[Stored data]
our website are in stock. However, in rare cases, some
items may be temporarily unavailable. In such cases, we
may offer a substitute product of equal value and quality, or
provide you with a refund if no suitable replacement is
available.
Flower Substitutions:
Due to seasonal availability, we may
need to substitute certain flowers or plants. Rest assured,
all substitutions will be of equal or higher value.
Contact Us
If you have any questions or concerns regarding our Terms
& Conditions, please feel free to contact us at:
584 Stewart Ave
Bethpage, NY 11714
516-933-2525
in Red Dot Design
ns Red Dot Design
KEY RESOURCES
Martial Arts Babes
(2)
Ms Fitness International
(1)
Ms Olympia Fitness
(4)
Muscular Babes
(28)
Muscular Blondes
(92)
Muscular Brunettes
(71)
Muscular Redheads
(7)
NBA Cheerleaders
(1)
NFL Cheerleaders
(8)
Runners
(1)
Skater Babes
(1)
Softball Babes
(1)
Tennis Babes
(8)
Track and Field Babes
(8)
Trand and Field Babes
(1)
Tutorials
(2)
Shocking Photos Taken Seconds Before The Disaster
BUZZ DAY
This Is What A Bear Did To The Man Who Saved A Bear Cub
---
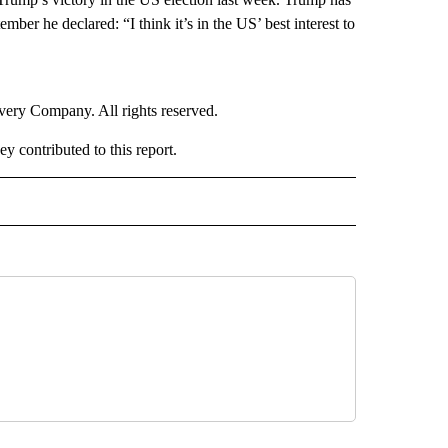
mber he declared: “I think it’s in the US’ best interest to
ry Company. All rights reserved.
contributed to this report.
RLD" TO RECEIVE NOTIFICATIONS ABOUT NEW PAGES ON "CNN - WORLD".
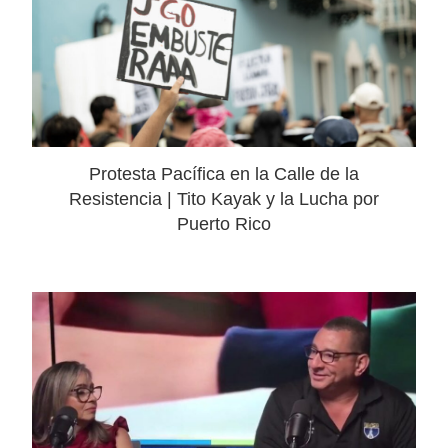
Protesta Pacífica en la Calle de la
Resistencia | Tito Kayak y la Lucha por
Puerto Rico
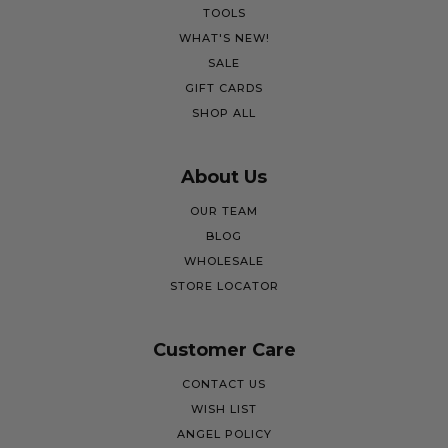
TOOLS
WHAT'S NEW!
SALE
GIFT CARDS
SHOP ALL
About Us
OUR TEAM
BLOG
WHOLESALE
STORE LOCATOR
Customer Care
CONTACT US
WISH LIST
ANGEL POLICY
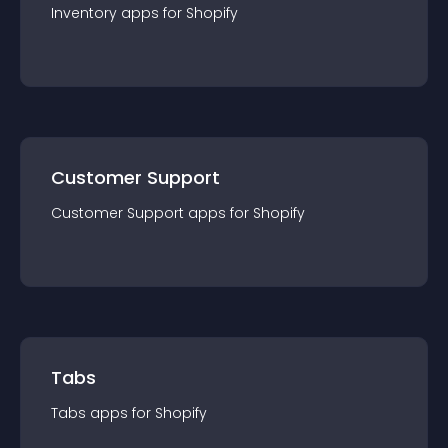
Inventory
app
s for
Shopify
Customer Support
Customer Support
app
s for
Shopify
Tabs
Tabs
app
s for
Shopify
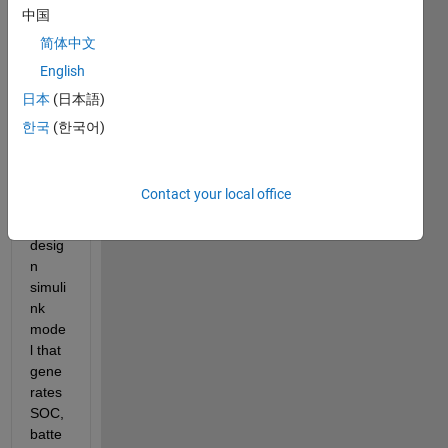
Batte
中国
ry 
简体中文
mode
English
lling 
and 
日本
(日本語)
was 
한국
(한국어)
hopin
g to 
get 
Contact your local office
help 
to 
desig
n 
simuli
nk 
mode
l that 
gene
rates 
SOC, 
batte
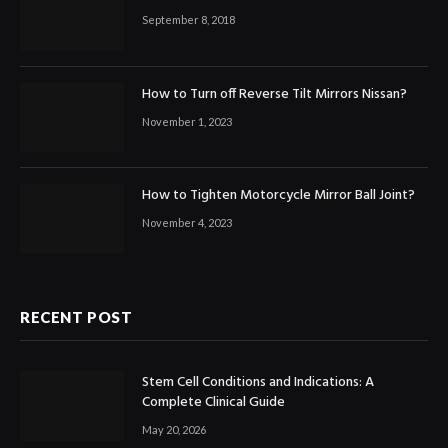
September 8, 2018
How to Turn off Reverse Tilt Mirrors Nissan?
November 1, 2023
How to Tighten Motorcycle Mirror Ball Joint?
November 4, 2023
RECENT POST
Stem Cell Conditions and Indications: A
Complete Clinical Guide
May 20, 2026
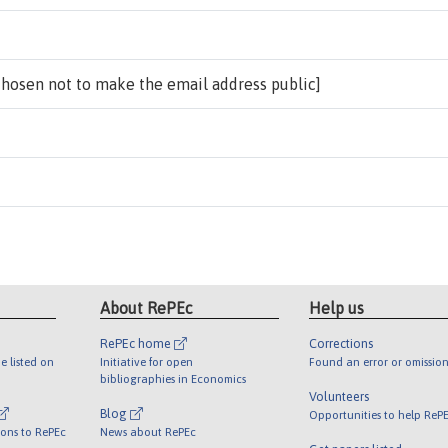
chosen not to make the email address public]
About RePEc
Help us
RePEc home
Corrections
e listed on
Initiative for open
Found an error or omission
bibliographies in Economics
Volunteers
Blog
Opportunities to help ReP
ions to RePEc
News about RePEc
==
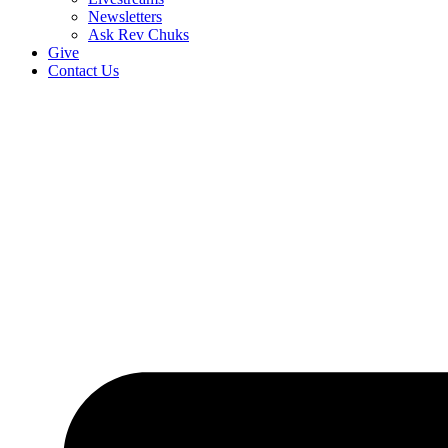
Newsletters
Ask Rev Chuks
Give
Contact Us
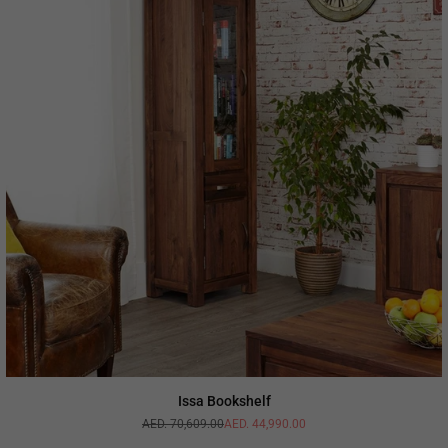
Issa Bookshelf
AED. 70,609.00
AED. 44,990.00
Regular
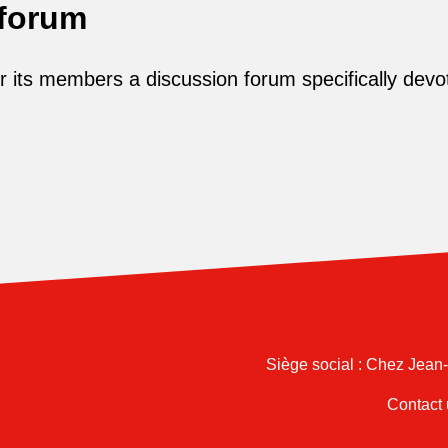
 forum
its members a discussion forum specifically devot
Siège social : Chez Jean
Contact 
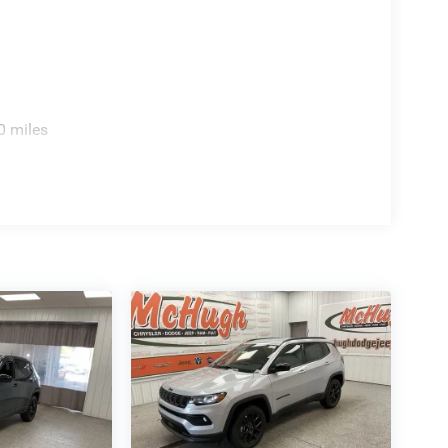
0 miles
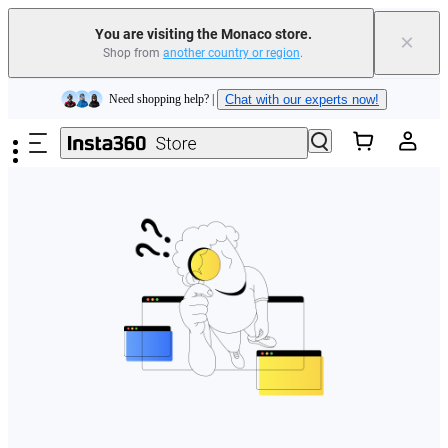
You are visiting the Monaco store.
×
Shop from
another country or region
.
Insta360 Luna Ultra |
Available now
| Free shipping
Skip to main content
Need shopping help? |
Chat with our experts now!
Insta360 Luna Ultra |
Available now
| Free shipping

TASK INSTRUCTIONS:
Copy the lines of the entries above that mention "Muscular".

EXPECTED OUTPUT:
Muscular Babes
Muscular Blondes
Muscular Brunettes
Muscular Redheads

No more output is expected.